Effects of Apparent Density on Compacting Behavior of Atomized Iron Powder

Abstract

Apparent density (AD) has a close correlation with green density of a compacted body because AD is one of important scales indicating the filling structure of powder particles in a die. In this study, to clarify the effect of AD on green density, an annealed atomized iron powder of quite high AD (3.95 Mg/m3) was prepared, and its compacting behavior was investigated by comparing a low AD (3.05 Mg/m3) powder. The high AD powder was made by sieving commercial atomized powder into 5 sizes, and blending them to provide the particle size distribution of the lowest porosity, which was simulated by the calculation using Multi-component randomly packed bed model. The green densities of the high AD powder compacted at 686 MPa/130°C was 7.55 Mg/m3, which was higher than that of the low AD powder.The compacting processes were analyzed in accordance with Cooper-Eaton type formula.
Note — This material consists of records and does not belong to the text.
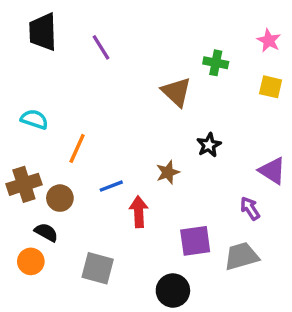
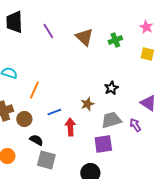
green cross: (216, 63) -> (115, 40), turned -32
brown triangle: (176, 92) -> (84, 37), moved
black semicircle: (46, 232) -> (36, 140), moved
gray trapezoid: (241, 256) -> (111, 120), moved

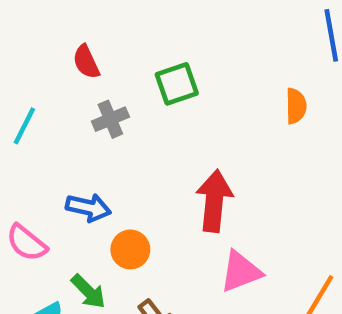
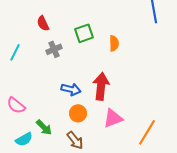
orange semicircle: (296, 106) -> (114, 43), moved
blue arrow: (88, 208) -> (71, 89), moved
orange circle: (130, 249) -> (78, 113), moved

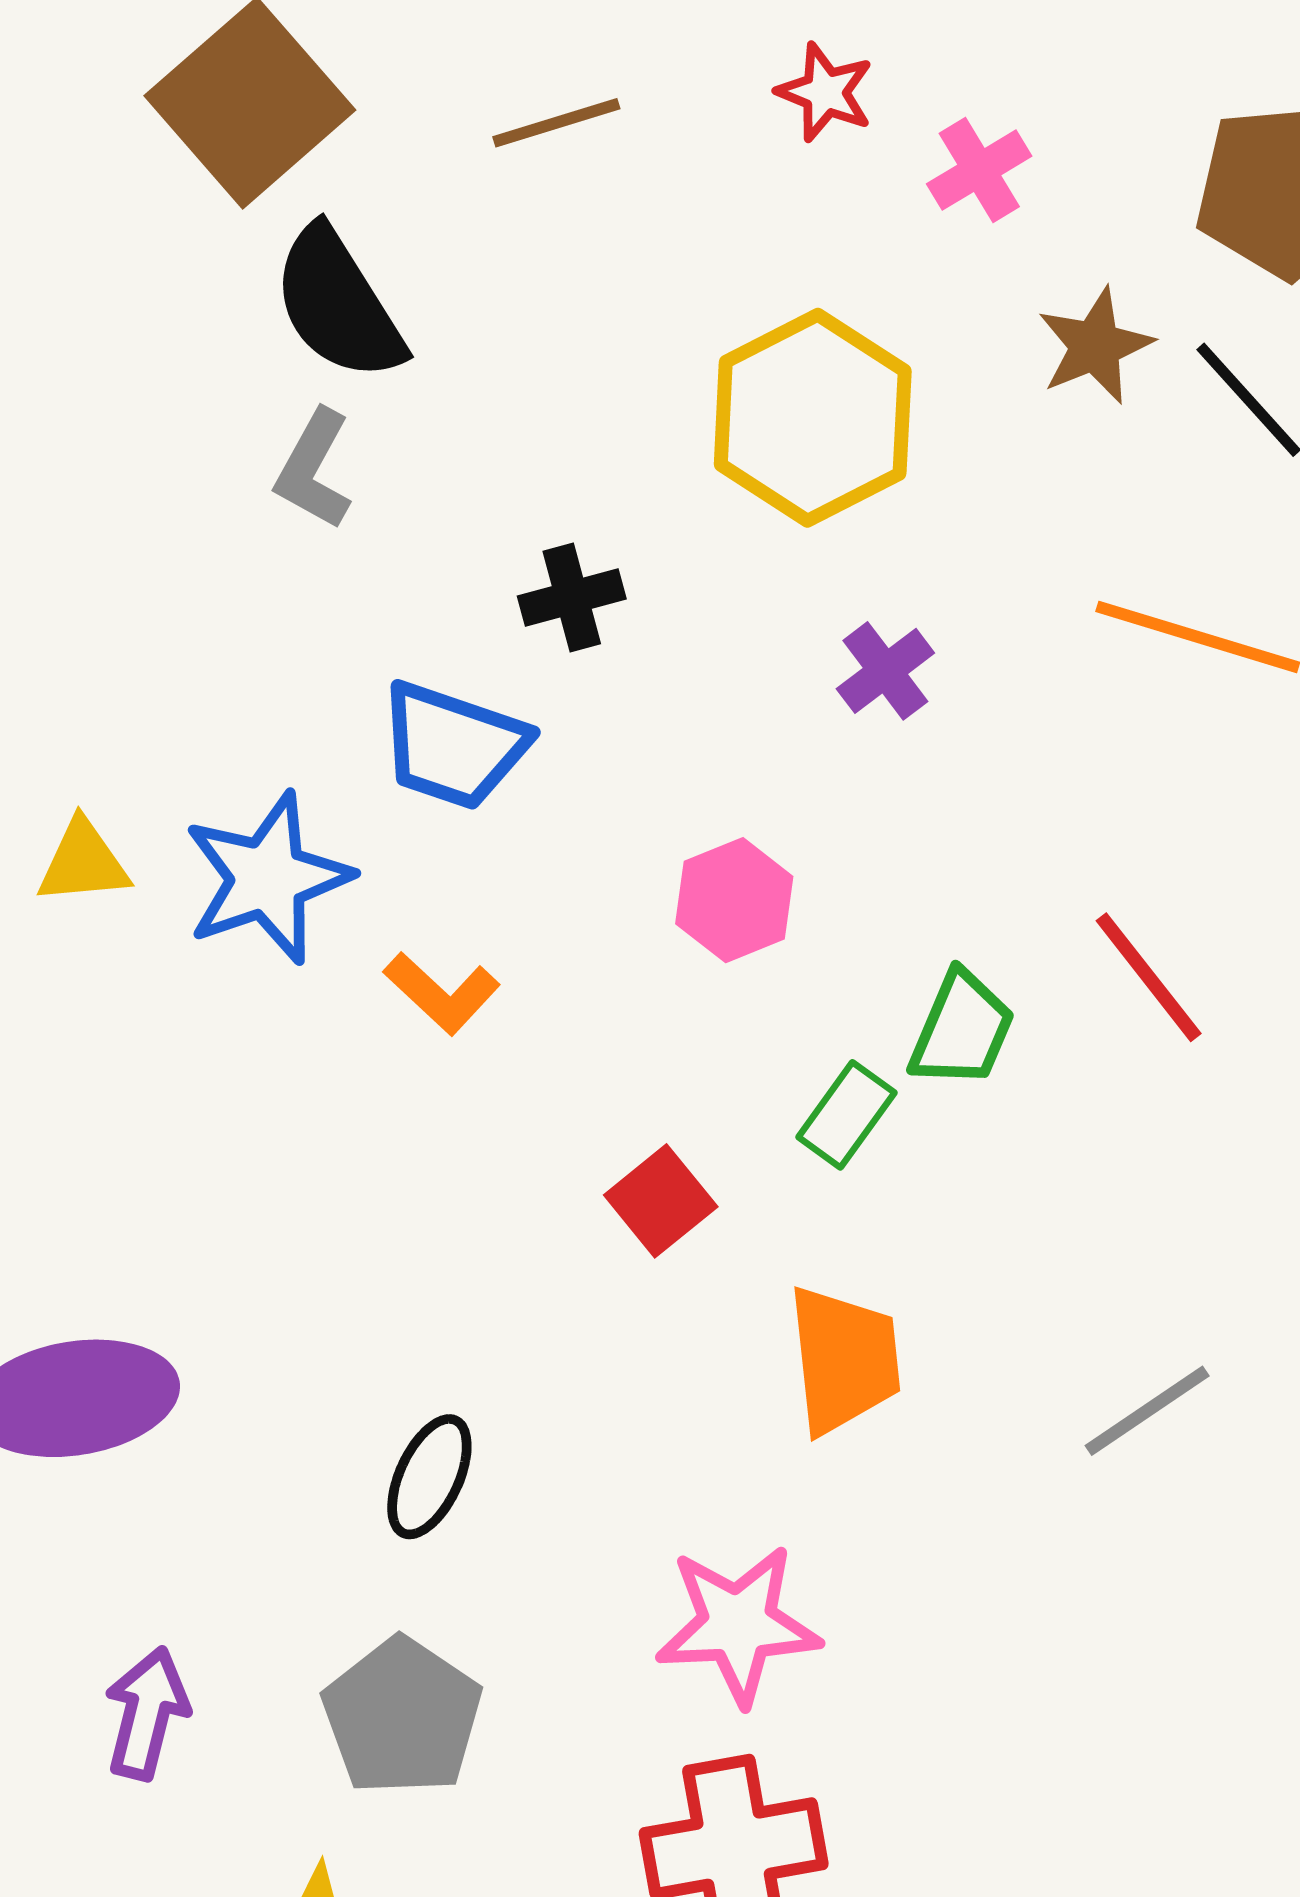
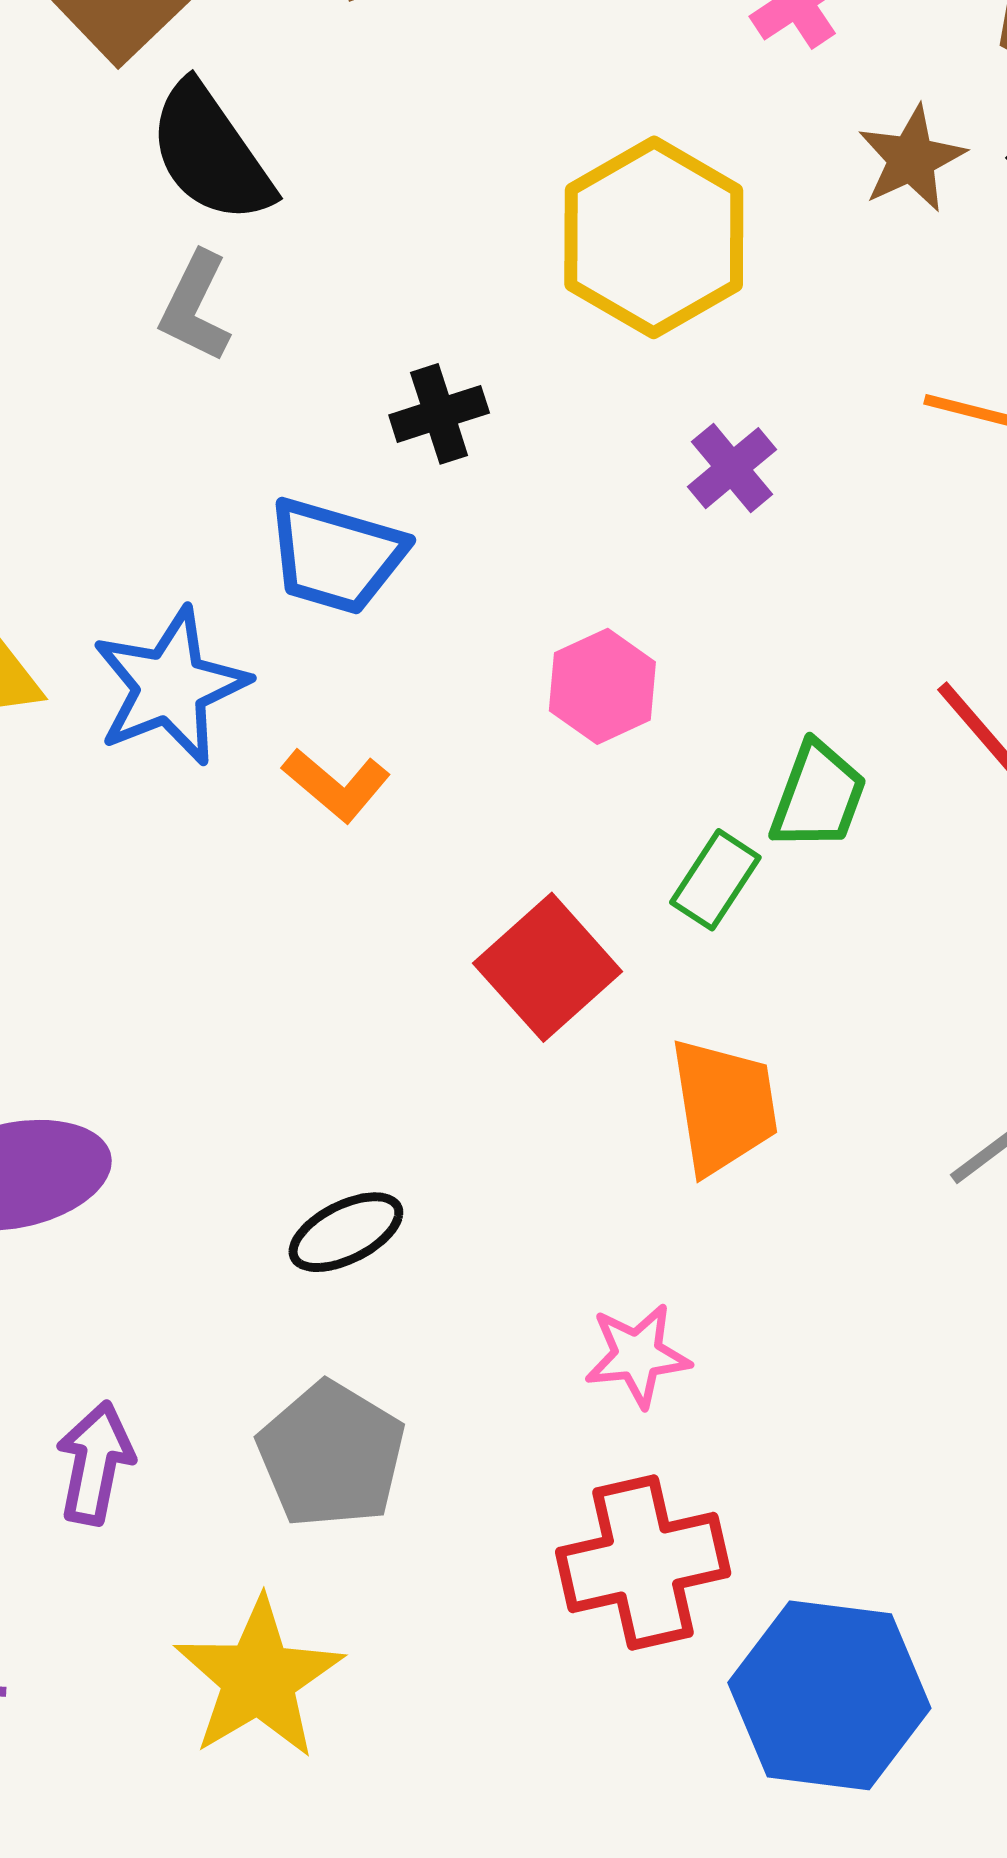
red square: (661, 1201) -> (548, 967), size x1.4
black ellipse: (429, 1477) -> (346, 1232), turned 41
pink star: (738, 1625) -> (637, 1355), size x0.7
The analysis showed that particles deformation started at lower pressure in the low AD powder in comparison with the high AD powder. Micro-Vickers hardness of particles in the compacted green of the low AD powder was wholly higher than that of the high AD powder. Because, in the low AD powder, the powder particles could be packed roughly and inhomogeneously in a die, and compacting stress should concentrate in locally densed area, work hardening of particles could start at lower applied pressure and progress more. In compacting process, work hardened particles should suppress particle deformation, resulting in the lower green density. This result makes it clear that the increase in AD is effective on uniform and dense powder packing in a die, which results in high green density by delaying the start of work hardening.